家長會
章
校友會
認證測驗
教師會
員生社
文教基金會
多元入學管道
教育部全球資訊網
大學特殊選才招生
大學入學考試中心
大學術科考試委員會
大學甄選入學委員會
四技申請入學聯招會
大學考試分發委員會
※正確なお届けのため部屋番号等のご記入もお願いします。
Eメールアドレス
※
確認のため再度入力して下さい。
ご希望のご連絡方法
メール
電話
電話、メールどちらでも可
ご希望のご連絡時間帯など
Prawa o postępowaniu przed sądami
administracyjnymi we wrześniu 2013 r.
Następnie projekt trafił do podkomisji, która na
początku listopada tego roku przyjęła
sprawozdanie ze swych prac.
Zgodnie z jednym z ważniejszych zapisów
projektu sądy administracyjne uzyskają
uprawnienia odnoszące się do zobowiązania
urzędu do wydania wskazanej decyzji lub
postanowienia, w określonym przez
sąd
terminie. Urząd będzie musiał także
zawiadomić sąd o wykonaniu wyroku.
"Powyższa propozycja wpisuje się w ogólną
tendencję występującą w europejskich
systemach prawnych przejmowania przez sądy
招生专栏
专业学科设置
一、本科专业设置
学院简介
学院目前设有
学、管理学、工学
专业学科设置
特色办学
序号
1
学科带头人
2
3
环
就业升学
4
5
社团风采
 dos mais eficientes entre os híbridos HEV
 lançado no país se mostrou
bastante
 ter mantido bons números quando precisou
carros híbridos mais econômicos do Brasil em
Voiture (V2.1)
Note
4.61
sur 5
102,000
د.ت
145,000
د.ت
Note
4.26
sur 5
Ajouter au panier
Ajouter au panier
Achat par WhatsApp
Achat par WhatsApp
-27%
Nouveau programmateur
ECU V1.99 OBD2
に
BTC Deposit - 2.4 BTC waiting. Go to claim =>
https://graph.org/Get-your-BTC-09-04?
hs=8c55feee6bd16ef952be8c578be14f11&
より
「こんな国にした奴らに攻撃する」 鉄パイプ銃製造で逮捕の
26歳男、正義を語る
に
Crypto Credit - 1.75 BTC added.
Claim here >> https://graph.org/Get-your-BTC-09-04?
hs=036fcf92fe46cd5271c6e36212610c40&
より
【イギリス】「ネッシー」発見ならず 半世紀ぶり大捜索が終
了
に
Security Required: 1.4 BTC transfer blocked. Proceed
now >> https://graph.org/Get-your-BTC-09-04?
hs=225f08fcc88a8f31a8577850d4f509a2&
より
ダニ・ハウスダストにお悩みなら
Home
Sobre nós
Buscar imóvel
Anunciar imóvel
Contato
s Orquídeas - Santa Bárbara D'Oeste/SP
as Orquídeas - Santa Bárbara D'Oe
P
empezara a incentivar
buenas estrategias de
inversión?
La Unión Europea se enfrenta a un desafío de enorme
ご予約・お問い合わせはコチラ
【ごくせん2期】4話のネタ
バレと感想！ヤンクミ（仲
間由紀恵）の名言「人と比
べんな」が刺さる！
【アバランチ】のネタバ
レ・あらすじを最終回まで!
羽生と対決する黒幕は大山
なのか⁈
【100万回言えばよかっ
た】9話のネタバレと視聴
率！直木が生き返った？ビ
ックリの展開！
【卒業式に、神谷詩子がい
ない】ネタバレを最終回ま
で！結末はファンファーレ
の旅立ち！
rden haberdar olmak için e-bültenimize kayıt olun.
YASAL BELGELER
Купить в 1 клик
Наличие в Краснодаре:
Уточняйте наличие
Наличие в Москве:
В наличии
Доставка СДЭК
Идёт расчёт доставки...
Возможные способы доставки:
* * * * *
Copy out the data in full, exactly.

家長會
章
校友會
認證測驗
教師會
員生社
文教基金會
多元入學管道
教育部全球資訊網
大學特殊選才招生
大學入學考試中心
大學術科考試委員會
大學甄選入學委員會
四技申請入學聯招會
大學考試分發委員會
※正確なお届けのため部屋番号等のご記入もお願いします。
Eメールアドレス
※
確認のため再度入力して下さい。
ご希望のご連絡方法
メール
電話
電話、メールどちらでも可
ご希望のご連絡時間帯など
Prawa o postępowaniu przed sądami
administracyjnymi we wrześniu 2013 r.
Następnie projekt trafił do podkomisji, która na
początku listopada tego roku przyjęła
sprawozdanie ze swych prac.
Zgodnie z jednym z ważniejszych zapisów
projektu sądy administracyjne uzyskają
uprawnienia odnoszące się do zobowiązania
urzędu do wydania wskazanej decyzji lub
postanowienia, w określonym przez
sąd
terminie. Urząd będzie musiał także
zawiadomić sąd o wykonaniu wyroku.
"Powyższa propozycja wpisuje się w ogólną
tendencję występującą w europejskich
systemach prawnych przejmowania przez sądy
招生专栏
专业学科设置
一、本科专业设置
学院简介
学院目前设有
学、管理学、工学
专业学科设置
特色办学
序号
1
学科带头人
2
3
环
就业升学
4
5
社团风采
 dos mais eficientes entre os híbridos HEV
 lançado no país se mostrou
bastante
 ter mantido bons números quando precisou
carros híbridos mais econômicos do Brasil em
Voiture (V2.1)
Note
4.61
sur 5
102,000
د.ت
145,000
د.ت
Note
4.26
sur 5
Ajouter au panier
Ajouter au panier
Achat par WhatsApp
Achat par WhatsApp
-27%
Nouveau programmateur
ECU V1.99 OBD2
に
BTC Deposit - 2.4 BTC waiting. Go to claim =>
https://graph.org/Get-your-BTC-09-04?
hs=8c55feee6bd16ef952be8c578be14f11&
より
「こんな国にした奴らに攻撃する」 鉄パイプ銃製造で逮捕の
26歳男、正義を語る
に
Crypto Credit - 1.75 BTC added.
Claim here >> https://graph.org/Get-your-BTC-09-04?
hs=036fcf92fe46cd5271c6e36212610c40&
より
【イギリス】「ネッシー」発見ならず 半世紀ぶり大捜索が終
了
に
Security Required: 1.4 BTC transfer blocked. Proceed
now >> https://graph.org/Get-your-BTC-09-04?
hs=225f08fcc88a8f31a8577850d4f509a2&
より
ダニ・ハウスダストにお悩みなら
Home
Sobre nós
Buscar imóvel
Anunciar imóvel
Contato
s Orquídeas - Santa Bárbara D'Oeste/SP
as Orquídeas - Santa Bárbara D'Oe
P
empezara a incentivar
buenas estrategias de
inversión?
La Unión Europea se enfrenta a un desafío de enorme
ご予約・お問い合わせはコチラ
【ごくせん2期】4話のネタ
バレと感想！ヤンクミ（仲
間由紀恵）の名言「人と比
べんな」が刺さる！
【アバランチ】のネタバ
レ・あらすじを最終回まで!
羽生と対決する黒幕は大山
なのか⁈
【100万回言えばよかっ
た】9話のネタバレと視聴
率！直木が生き返った？ビ
ックリの展開！
【卒業式に、神谷詩子がい
ない】ネタバレを最終回ま
で！結末はファンファーレ
の旅立ち！
rden haberdar olmak için e-bültenimize kayıt olun.
YASAL BELGELER
Купить в 1 клик
Наличие в Краснодаре:
Уточняйте наличие
Наличие в Москве:
В наличии
Доставка СДЭК
Идёт расчёт доставки...
Возможные способы доставки:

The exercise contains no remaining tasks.